[#Burkina_Faso] Construction de l’axe Kaya-Barsalogho: Le bitume comme rempart contre l’hydre terroriste
La route n’est plus seulement, au Burkina Faso, ce simple ruban de communication destiné à faciliter les échanges commerciaux ou à désenclaver des terroirs. Elle est devenue, sous l’impulsion du Capitaine Ibrahim TRAORÉ, une arme stratégique de souveraineté. En lançant le chantier de l’axe Kaya-Barsalogho, long de 42 kilomètres, le Chef de l’État ne se contente pas de répondre à une promesse faite lors de sa visite mémorable du 10 décembre 2024 à Barsalogho.
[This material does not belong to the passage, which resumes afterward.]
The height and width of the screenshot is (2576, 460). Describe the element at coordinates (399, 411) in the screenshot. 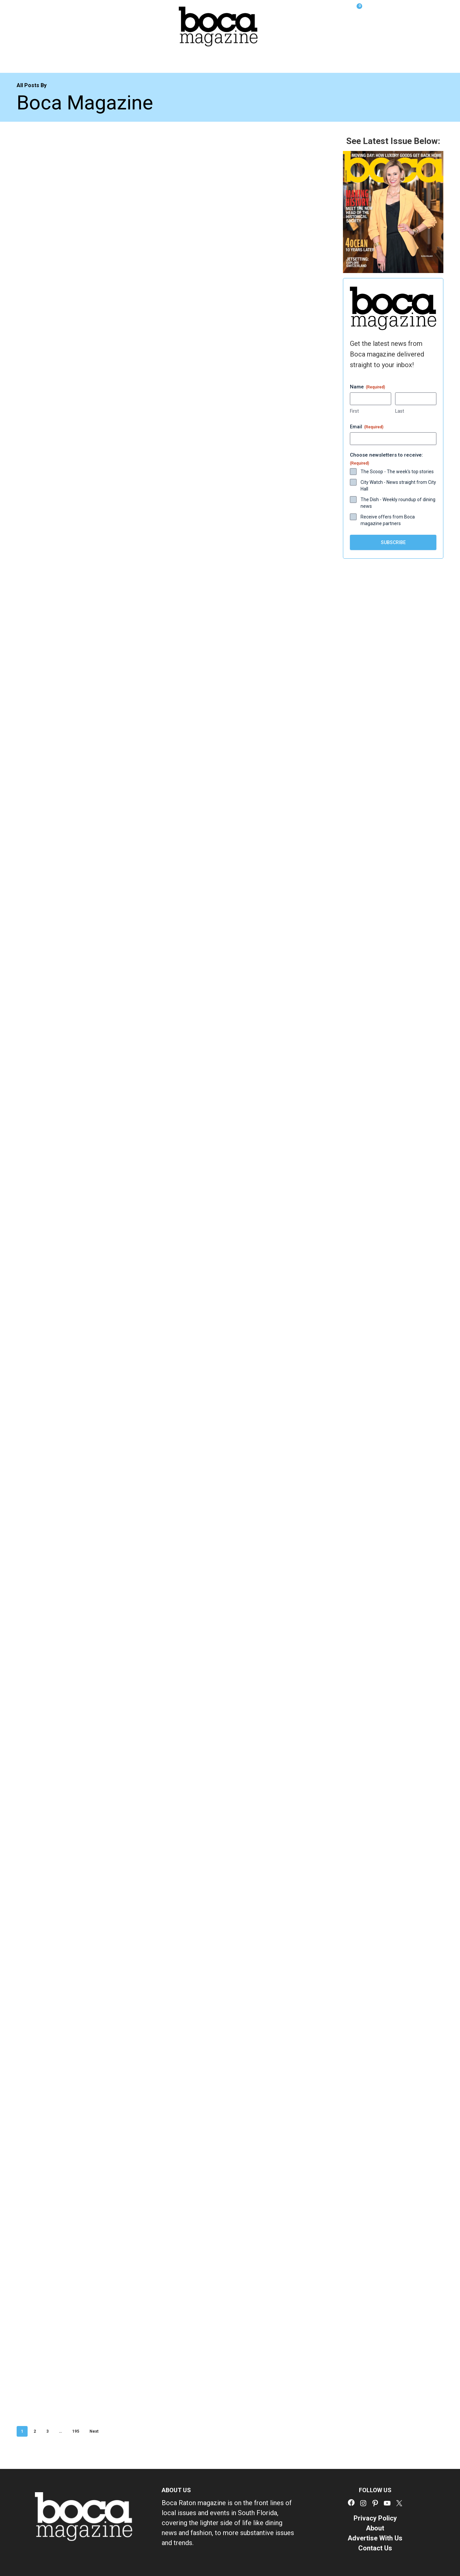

Il verrouille un bastion, là où l’impraticabilité des pistes offrait jadis un sanctuaire et un terrain de chasse à l’insécurité. 
Ainsi, le génie militaire et l’initiative présidentielle Faso Mêbo se donnent la main pour la réalisation de cette route importante imposant ainsi désormais la fluidité et la surveillance sur cet axe. Cette synergie inédite entre force de défense et développement infrastructurel, démontre que la reconquête du territoire passe par la maîtrise de la mobilité également.

En reléguant l’état piteux de cette voie au rang des souvenirs lointains, le président du Faso, le capitaine Ibrahim TRAORE ainsi que toute son équipe gouvernementale, coupent court aux velléités des groupes armés qui profitaient de l’isolement géographique pour instaurer la terreur. C’est une voie de la victoire, de la résilience qui est mise en exergue par cet ouvrage routier.

Au-delà de la prouesse technique, ce projet incarne une volonté politique qui refuse la fatalité. Chaque kilomètre bitumé sur cet axe est une victoire psychologique et tactique remportée sur l’ennemi. Pour les populations de la région des Koulsé, cette route est un souffle d’espoir, une « fièvre » sécuritaire qui retombe enfin pour laisser place à la sérénité du mouvement.
Le Capitaine Ibrahim TRAORE, Président du Faso, en joignant l’acte à la parole, transforme le citoyen en artisan de sa propre sécurité par le biais du développement participatif. Ce n’est plus seulement l’État qui construit, c’est une nation entière qui se réapproprie son sol. À cette allure, où le bitume défie les balles et où l’infrastructure précède la victoire, le Burkina Faso n’est plus simplement en train de résister. Mieux, le Burkina est en train de se rebâtir sur un socle solide pour un avenir plus serein emprunt de dignité et d’honneur.

La détermination affichée sur ce chantier de Barsalogho est le miroir d’un avenir radieux où la souveraineté retrouvée ne sera plus un slogan, mais une réalité palpable sous les roues du progrès.